None of the remaining parties makes an attractive ally for the United States, or for NATO, or for any incarnation of “the West.” Assad and ISIS both engage in mass killing against their political opponents. The various militias of the Free Syrian Army have, perhaps, been less violent, but only because they are less capable and less competent. Were the Assad regime to collapse suddenly, the massacre and ethnic cleansing of Alawis, Druze and Christians would probably ensue.
Lacking any attractive partner, the United States under the Obama administration chose to remain aloof. The do-nothing policy had several obvious attractions, particularly in the aftermath of the disastrous American intervention in Iraq. The military stalemate between the Assad regime and its enemies, however, led to the refugee crisis, and the refugee crisis, in turn, has caused problems in Western Europe. Fear of refugees contributed to the rise of right-wing populism generally, and the folly of Brexit in particular.
Perhaps, therefore, it is time to prefer an end with horrors, to horrors without end. The continuing absence of Nelson Mandela’s ghost leaves only bad options on the table. Supporting the Kurds is not enough, one must pick a side inside Syria proper. The Free Syrian Army appears incapable of victory; supporting it would merely prolong the anarchy and violence. That leaves only two realistic options left on the table: the Assad regime and the Islamic State. If foreign powers wish to intervene in Syria, therefore, they should support the Assad regime, complete with its chemical weapons and torture-prisons.
Both the Islamic State and the Assad regime, the contenders for power in Syria, are violent and brutal. However, the Syrian government at least pays lip service to representative government.
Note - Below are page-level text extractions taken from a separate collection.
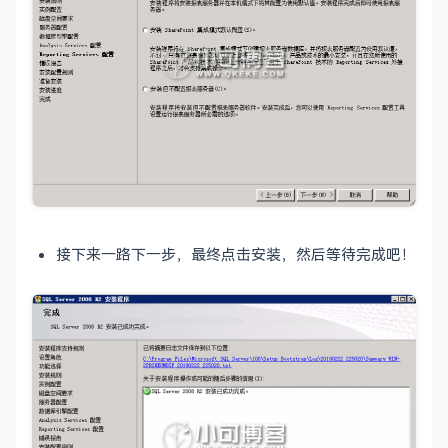
接下来一路下一步，最终点击安装，然后等待完成吧！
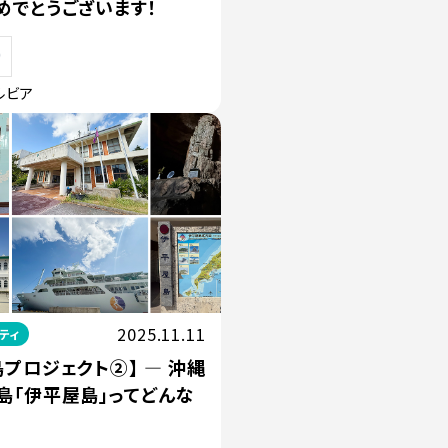
めでとうございます！
ルビア
2025.11.11
ティ
プロジェクト②】 ― 沖縄
島「伊平屋島」ってどんな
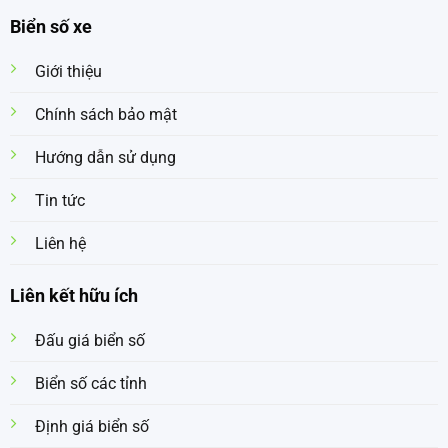
Biển số xe
Giới thiệu
Chính sách bảo mật
Hướng dẫn sử dụng
Tin tức
Liên hệ
Liên kết hữu ích
Đấu giá biển số
Biển số các tỉnh
Định giá biển số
The Assad regime’s 2012 constitution proclaims that “sovereignty shall be based on the principle of the rule of the people by the people and for the people” (article 2) and that “the political system of the state shall be based on the principle of political pluralism” (article 8).
By contrast, a document outlining the “principles of the administration of the Islamic State,” captured on the battlefield and published by the Guardian newspaper, explicitly rejects “coexistence with disbeliever sects” and equates “cultural exchange with the west” to “moral dissolution.” The state also proudly claims responsibility for bomb attacks against civilian targets worldwide, most notably bombing a Coptic church in Egypt. Syrian Sunnis have long had legitimate grievances with the Assad regime, but the Islamic State is a universal enemy. The United States, and the international powers, should do what is necessary for its destruction. Assad is the lesser of the two evils.
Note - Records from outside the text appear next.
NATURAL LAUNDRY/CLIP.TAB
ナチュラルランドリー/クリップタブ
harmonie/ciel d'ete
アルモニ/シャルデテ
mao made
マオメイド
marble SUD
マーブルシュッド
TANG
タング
Since the United States has so little credibility with Arab public opinion, and particular with the Assad regime, perhaps the best course of action is to leave this as a job for Russia. The Assad regime has long enjoyed friendly relations with Russia; Bashar al-Assad’s father, Hafiz al-Assad, was allied to the Soviet Union. Indeed, during the Cold War many Syrians studied in the Soviet Union, and several brought home Russian spouses. Some 30,000 ethnic Russians lived in Syria at the start of the war. Russia has organised peace talks in the Kazakh capital of Astana, for the first time bringing opposition fighters and Assad’s representatives. So, the western powers should support Russia’s attempts to broker a peace deal.